Plus le confinement se prolonge, plus on semble se diriger vers une « saison blanche » en matière de festivals pour 2020. Ces derniers temps, les annonces d’annulations d’événements culturels et de festivals se sont enchaînées, avec comme point d’orgue les annulations du Paléo et du Montreux Jazz Festival. Mais comment vit-on cela au sein de l’équipe d’un festival de taille moyenne ? Exemple avec l’Octopode Festival, dont nous rencontrons aujourd’hui Manuel Tiercy, responsable de la coordination générale, de la direction technique et de la programmation.
Tout d’abord, présente-nous votre association et l’équipe qui la compose.

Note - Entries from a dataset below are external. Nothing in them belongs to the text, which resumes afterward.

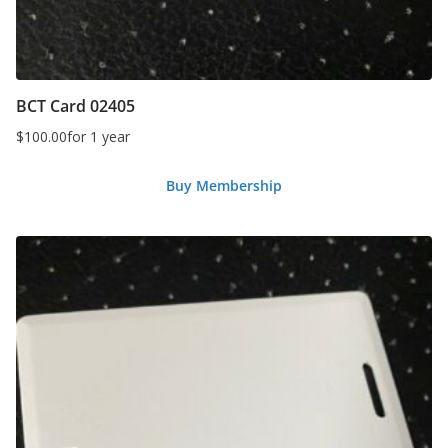
BCT Card 02405
$
100.00
for 1 year
Buy Membership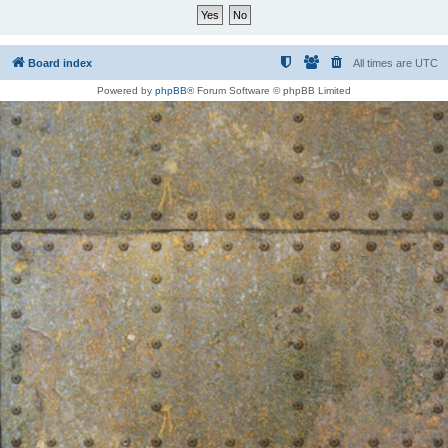
Board index
All times are
UTC
Powered by
phpBB
® Forum Software © phpBB Limited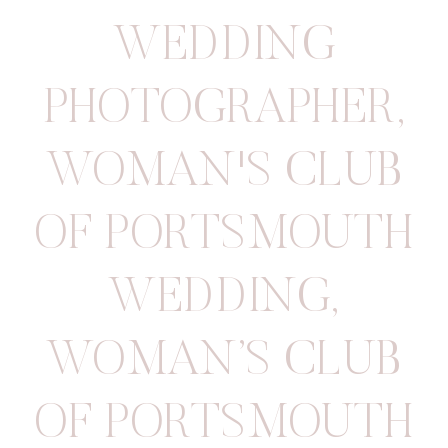
WEDDING
PHOTOGRAPHER
,
WOMAN'S CLUB
OF PORTSMOUTH
WEDDING
,
WOMAN’S CLUB
OF PORTSMOUTH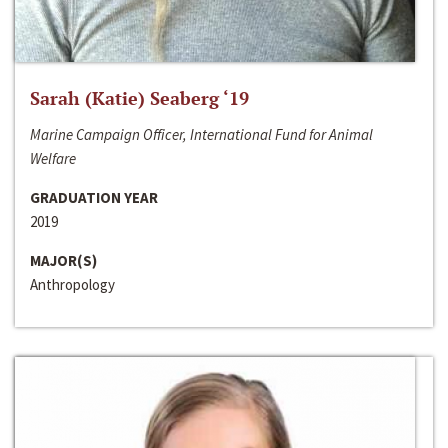
Sarah (Katie) Seaberg ‘19
Marine Campaign Officer, International Fund for Animal
Welfare
GRADUATION YEAR
2019
MAJOR(S)
Anthropology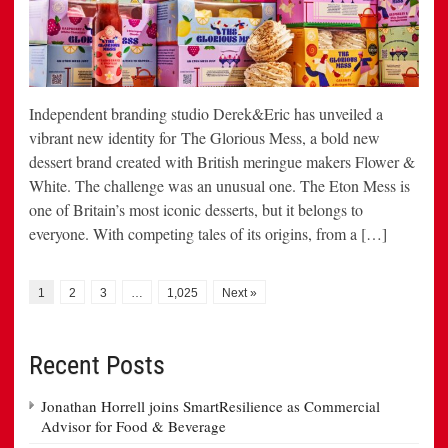
Independent branding studio Derek&Eric has unveiled a
vibrant new identity for The Glorious Mess, a bold new
dessert brand created with British meringue makers Flower &
White. The challenge was an unusual one. The Eton Mess is
one of Britain’s most iconic desserts, but it belongs to
everyone. With competing tales of its origins, from a […]
1
2
3
…
1,025
Next »
Recent Posts
Jonathan Horrell joins SmartResilience as Commercial
Advisor for Food & Beverage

Sub-Session, l’association derrière l’Octopode Festival, a été fondée il y a 9 ans par un groupe de potes qui se connaissaient tous depuis un moment. On faisait de la musique ensemble et on organisait des événements à Meyrin. Après un an d’activités, nous avons décidé de lancer le festival Octopode, avec un programme d’abord éclectique, et qui s’est par la suite divisé en deux soirées : une soirée rock/métal et une soirée reggae.
Historiquement, au niveau de l’équipe organisatrice, on était une dizaine de personne mais au fil des années, de nouvelles personnes ont rejoint le projet et pour cette 9ème édition, nous sommes une vingtaine, tous bénévoles.

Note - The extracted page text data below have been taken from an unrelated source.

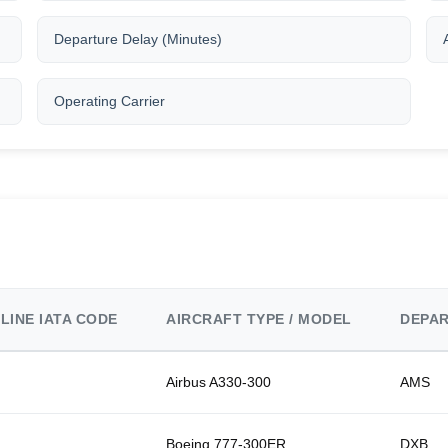
Departure Delay (Minutes)
Operating Carrier
RLINE IATA CODE
AIRCRAFT TYPE / MODEL
DEPAR
Airbus A330-300
AMS
Boeing 777-300ER
DXB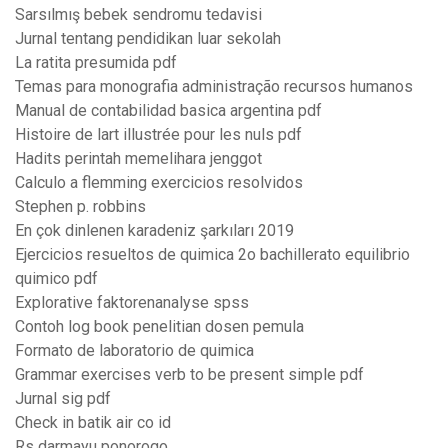
Sarsılmış bebek sendromu tedavisi
Jurnal tentang pendidikan luar sekolah
La ratita presumida pdf
Temas para monografia administração recursos humanos
Manual de contabilidad basica argentina pdf
Histoire de lart illustrée pour les nuls pdf
Hadits perintah memelihara jenggot
Calculo a flemming exercicios resolvidos
Stephen p. robbins
En çok dinlenen karadeniz şarkıları 2019
Ejercicios resueltos de quimica 2o bachillerato equilibrio
quimico pdf
Explorative faktorenanalyse spss
Contoh log book penelitian dosen pemula
Formato de laboratorio de quimica
Grammar exercises verb to be present simple pdf
Jurnal sig pdf
Check in batik air co id
Rs darmayu ponorogo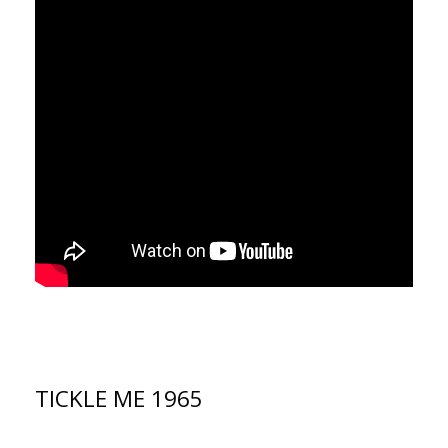
TICKLE ME 1965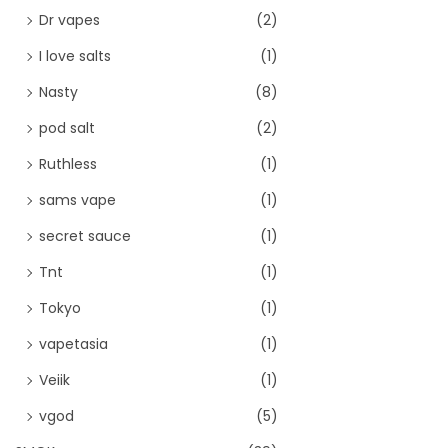
Dr vapes
(2)
I love salts
(1)
Nasty
(8)
pod salt
(2)
Ruthless
(1)
sams vape
(1)
secret sauce
(1)
Tnt
(1)
Tokyo
(1)
vapetasia
(1)
Veiik
(1)
vgod
(5)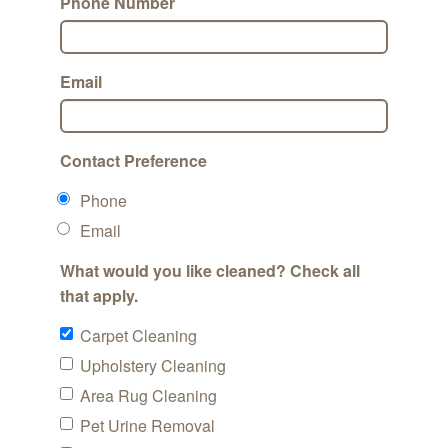
Phone Number
Email
Contact Preference
Phone
Email
What would you like cleaned? Check all
that apply.
Carpet Cleaning
Upholstery Cleaning
Area Rug Cleaning
Pet Urine Removal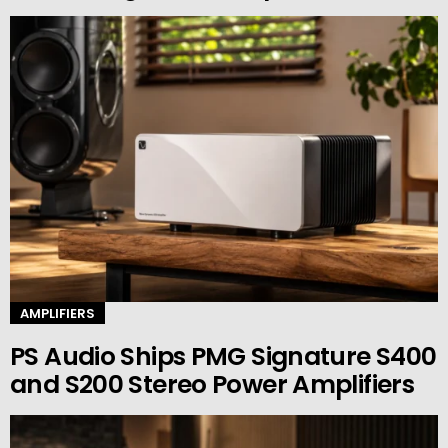
AMPLIFIERS
PS Audio Ships PMG Signature S400
and S200 Stereo Power Amplifiers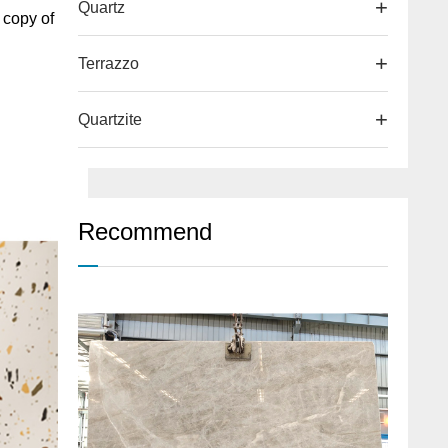
Quartz
 copy of
Terrazzo
Quartzite
Recommend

Les valeurs que nous défendons sont l’ouverture, la gratuité et l’ancrage local. Il n’y a pas de contrôles aux entrées et pas de prix libre, et nous cherchons à assurer la qualité de la programmation, en conjuguant les artistes locaux et internationaux.

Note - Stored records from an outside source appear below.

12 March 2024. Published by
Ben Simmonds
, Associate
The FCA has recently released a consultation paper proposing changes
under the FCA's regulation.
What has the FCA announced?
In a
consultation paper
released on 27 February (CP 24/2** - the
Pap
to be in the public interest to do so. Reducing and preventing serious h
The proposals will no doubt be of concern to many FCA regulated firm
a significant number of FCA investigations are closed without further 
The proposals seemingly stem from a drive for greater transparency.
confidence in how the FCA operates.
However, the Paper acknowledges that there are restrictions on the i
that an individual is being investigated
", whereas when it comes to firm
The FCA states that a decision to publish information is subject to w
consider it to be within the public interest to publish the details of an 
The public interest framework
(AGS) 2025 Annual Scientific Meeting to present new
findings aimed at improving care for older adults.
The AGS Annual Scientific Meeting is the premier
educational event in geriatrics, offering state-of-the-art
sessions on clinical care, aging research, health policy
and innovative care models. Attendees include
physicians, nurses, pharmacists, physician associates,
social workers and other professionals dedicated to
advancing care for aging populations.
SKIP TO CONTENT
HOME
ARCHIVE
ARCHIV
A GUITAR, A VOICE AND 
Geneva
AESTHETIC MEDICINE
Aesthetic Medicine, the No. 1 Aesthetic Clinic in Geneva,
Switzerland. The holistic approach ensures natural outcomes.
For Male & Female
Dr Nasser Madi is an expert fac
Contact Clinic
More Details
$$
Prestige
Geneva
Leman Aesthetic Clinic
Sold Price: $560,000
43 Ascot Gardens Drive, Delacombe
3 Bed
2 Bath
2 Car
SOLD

Quelles sont les conséquences directes du (semi-)confinement au sein de l’équipe ?
Du côté pratique, on ne peut pas se rencontrer pour faire les réunions, qui, à cette période, ont lieu habituellement deux fois par mois. Nous faisons des vidéoconférences, mais uniquement pour régler les questions de coordination et d’organisation, pas pour véritablement avancer dans les tâches concrètes. Nous avons donné beaucoup plus de responsabilités aux membres de l’équipe organisatrice et chacun se soucie de faire avancer son travail pour les échéances fixées de manière plus autonome.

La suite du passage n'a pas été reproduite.